Sostuvo que hace 25 años (o sea por el año 2001), la causa más frecuente de muerte de las mujeres era por abortos provocados en condiciones de riesgo.
Al ser consultado cuánto disminuyó la muerte de mujeres en un contexto de intención de aborto después de esta ley, respondió: “Prácticamente la hizo desaparecer”. Ante la pregunta: ¿No hay muertes de mujeres? Respondió: “Son muy pocas. En este período, desde la implementación de la ley ha habido 3 casos” –sostuvo-, “mujeres que fallecieron en el proceso de interrupción voluntaria del embarazo, cuando antes era aproximadamente entre 5 y 10 por año”.

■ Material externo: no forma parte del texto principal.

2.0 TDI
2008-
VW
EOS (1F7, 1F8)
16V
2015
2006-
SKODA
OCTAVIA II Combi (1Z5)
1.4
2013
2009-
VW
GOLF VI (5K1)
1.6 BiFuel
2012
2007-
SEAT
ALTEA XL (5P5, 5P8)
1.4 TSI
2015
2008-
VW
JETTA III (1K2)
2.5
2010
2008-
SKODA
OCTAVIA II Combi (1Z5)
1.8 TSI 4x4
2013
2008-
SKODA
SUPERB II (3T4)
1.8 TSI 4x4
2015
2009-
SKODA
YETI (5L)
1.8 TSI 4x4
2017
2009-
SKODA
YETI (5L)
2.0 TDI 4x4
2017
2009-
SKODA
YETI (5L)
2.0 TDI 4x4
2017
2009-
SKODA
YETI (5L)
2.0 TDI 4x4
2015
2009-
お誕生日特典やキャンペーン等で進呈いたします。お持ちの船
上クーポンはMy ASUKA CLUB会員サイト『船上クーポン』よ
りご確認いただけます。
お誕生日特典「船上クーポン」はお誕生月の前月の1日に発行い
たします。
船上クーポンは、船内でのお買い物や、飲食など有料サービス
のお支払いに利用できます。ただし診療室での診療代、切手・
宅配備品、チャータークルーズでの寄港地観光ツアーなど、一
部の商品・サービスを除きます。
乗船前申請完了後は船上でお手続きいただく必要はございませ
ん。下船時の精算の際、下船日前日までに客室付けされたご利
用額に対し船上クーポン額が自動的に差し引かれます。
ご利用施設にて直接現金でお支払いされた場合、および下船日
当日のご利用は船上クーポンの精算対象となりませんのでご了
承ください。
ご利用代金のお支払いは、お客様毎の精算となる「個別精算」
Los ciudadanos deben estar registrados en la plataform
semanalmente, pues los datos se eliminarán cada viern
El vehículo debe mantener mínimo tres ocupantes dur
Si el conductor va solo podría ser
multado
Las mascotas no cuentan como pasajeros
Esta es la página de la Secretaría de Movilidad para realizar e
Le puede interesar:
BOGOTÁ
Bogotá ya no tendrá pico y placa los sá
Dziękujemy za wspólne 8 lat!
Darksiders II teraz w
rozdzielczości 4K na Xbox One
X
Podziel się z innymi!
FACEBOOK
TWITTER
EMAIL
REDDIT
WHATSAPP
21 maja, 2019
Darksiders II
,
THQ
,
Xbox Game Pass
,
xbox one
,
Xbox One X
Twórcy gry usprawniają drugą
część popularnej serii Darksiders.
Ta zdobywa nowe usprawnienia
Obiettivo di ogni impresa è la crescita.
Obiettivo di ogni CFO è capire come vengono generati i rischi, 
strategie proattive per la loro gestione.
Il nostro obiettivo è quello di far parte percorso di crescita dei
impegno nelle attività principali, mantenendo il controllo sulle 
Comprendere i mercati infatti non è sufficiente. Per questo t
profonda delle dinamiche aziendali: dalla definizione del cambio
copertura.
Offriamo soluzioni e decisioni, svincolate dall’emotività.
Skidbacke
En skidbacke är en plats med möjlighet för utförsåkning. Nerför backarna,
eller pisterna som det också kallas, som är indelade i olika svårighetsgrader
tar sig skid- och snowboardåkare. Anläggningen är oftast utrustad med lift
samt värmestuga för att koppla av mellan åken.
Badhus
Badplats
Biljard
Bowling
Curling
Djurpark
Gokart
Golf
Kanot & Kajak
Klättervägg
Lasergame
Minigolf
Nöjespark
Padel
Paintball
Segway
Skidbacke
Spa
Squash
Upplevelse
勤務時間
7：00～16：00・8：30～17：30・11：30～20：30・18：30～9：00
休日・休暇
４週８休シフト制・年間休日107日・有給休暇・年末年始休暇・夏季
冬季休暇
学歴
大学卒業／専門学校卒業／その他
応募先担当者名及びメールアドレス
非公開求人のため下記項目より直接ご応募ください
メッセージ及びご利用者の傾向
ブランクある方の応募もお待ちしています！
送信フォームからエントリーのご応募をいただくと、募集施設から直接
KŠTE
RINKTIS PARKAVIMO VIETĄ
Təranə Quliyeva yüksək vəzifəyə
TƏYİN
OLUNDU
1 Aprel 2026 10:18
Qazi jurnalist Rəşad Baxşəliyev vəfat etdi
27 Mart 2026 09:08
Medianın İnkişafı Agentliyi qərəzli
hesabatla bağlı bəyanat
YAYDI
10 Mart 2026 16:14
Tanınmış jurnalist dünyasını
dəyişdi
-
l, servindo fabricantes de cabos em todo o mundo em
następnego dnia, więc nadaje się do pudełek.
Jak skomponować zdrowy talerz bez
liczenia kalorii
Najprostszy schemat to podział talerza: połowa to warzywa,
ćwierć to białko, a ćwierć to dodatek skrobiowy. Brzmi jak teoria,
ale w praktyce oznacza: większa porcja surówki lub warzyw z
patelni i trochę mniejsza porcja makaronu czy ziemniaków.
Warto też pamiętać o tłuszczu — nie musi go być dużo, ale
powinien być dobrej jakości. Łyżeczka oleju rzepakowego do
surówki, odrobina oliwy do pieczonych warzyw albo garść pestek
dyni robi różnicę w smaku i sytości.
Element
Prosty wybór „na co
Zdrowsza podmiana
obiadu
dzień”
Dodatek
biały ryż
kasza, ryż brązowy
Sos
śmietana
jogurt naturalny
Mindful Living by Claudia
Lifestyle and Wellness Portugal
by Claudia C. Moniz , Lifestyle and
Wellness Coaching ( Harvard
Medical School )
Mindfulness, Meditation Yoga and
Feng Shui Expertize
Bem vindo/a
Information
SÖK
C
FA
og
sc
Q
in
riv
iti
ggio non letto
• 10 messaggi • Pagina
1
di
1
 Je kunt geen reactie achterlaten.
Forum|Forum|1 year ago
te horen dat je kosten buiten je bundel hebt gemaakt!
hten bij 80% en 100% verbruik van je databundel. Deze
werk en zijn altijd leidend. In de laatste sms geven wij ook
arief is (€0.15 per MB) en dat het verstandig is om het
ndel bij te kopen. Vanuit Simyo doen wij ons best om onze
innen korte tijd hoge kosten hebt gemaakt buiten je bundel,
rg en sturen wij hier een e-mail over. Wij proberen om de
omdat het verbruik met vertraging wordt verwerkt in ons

Publicaciones oficiales del Ministerio de Salud Pública dicen que:
Entre 2001 y 2024 hubo un total de 34 muertes maternas por aborto: 28 inseguros y 6 “seguros”, por producirse después de aprobada la ley del aborto. En el tramo referido nunca hubo 10 muertes maternas por aborto en un año –como afirmó el Subsecretario de Salud-; es más, en los cuatro años anteriores a la aprobación de la ley del aborto hubo cero muertes maternas por esa causa.
Este argumento de peso para aprobar la ley del aborto se desbarató. Sin embargo, actualmente vivimos las consecuencias de tener vigente una ley que hace creer a las personas que lo que regula está bien, cuando no lo está, porque permite matar al concebido. A tantos ha matado, que a fines de 2024 se habían registrado 117.863 abortos; en el mismo período murieron por abortos “seguros” seis mujeres.
Llama la atención que el Subsecretario de Salud afirme que desde que se aprobó la ley hasta el presente, hubo 3 muertes maternas cuando hubo el doble. Sí, seis muertes maternas entre 2013 y 2024. Y de sus expresiones se deduce que las píldoras que se proporcionan a la mujer para abortar (Mifepristona que mata al bebé y Misoprostol que lo expulsa del vientre), tampoco son tan seguras, porque si de 3, una murió por su toma, un alto porcentaje de mujeres pueden ser afectadas de igual forma.
No podemos permitir más muertes, ni maternas ni de concebidos, porque una sociedad que respeta a sus habitantes protege a los nacidos, en el estado de salud que estén y a los que están en el vientre materno.